Why STEM Matters
In case you’ve been just a little too busy having a life to remember, STEM stands for “science, technology, engineering and math,” and it’s been one of the biggest educational initiatives, in the U.S. and around the world, for years. But why does STEM matter? What’s all the fuss?
On a global level, STEM defines the power to compete in the 21st century. We’re aware as a nation that the 1957 launch of Sputnik also launched the massive infusions of funding and commitment which allowed us to lead the world in science and technology with the moon landing. Almost 50 years later, however, our high school math and science scores lag behind those of some developing countries, and U.S. companies routinely recruit computer scientists and engineers from abroad because they say they can’t find qualified professionals here. In the meantime, the expansion of knowledge and the ever-increasing pace of innovation make it even more critical for more U.S. students to receive more STEM education earlier if we hope to compete at all, not to mention if we hope to contribute to solutions to planet-wide challenges like climate change and persistent poverty.

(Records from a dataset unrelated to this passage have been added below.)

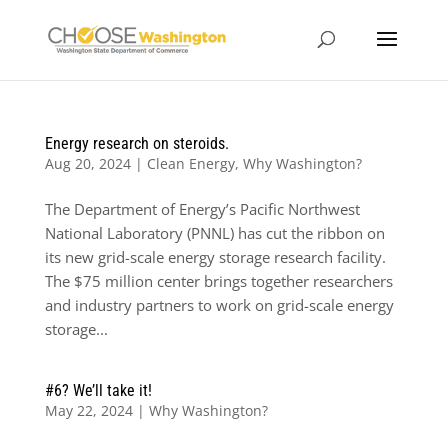
Energy research on steroids.
Aug 20, 2024
|
Clean Energy
,
Why Washington?
The Department of Energy’s Pacific Northwest
National Laboratory (PNNL) has cut the ribbon on
its new grid-scale energy storage research facility.
The $75 million center brings together researchers
and industry partners to work on grid-scale energy
storage...
#6? We’ll take it!
May 22, 2024
|
Why Washington?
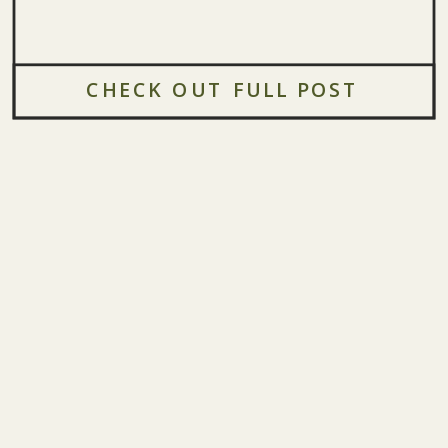
CHECK OUT FULL POST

On a national level, the U.S. Department of Education has announced the following on its website: Along with 12 other agencies, it has formed the Committee on STEM Education (CoSTEM), to foster an integrated national strategy for greater impact through federal funding to these areas:
- Improving STEM instruction in preschool through 12th grade.
- Increasing and sustaining public and youth engagement with STEM
- Improving the STEM experience for undergraduate students.
- Better serving groups historically underrepresented in STEM fields.
- Designing graduate education for tomorrow’s STEM workforce.” https://www.ed.gov/stem.
On a local level, we can learn how well our schools are addressing the critical need for STEM education by visiting their websites and others such as www.stemedcoalition.org and https://code.org. We can also volunteer our time and talent to community groups striving to expand STEM education.
On a purely personal level, we can bear in mind that STEM jobs have historically afforded people with those skills more pay and prestige than have others, which has allowed them to enhance their families’ quality of life, sometimes for generations.
On a political level which is just as personal to millions in the U.S., we can push for making STEM education more accessible to women, minorities and the working poor as a path to upward mobility, providing greater financial security for our descendants, as well.
In 2015, President Barack Obama said “[science] is more than a school subject, or the periodic table, or the properties of waves. It is an approach to the world, a critical way to understand and explore and engage with the world, and then have the capacity to change that world…” That is the essence of why STEM matters, this semester and every semester, into the foreseeable future.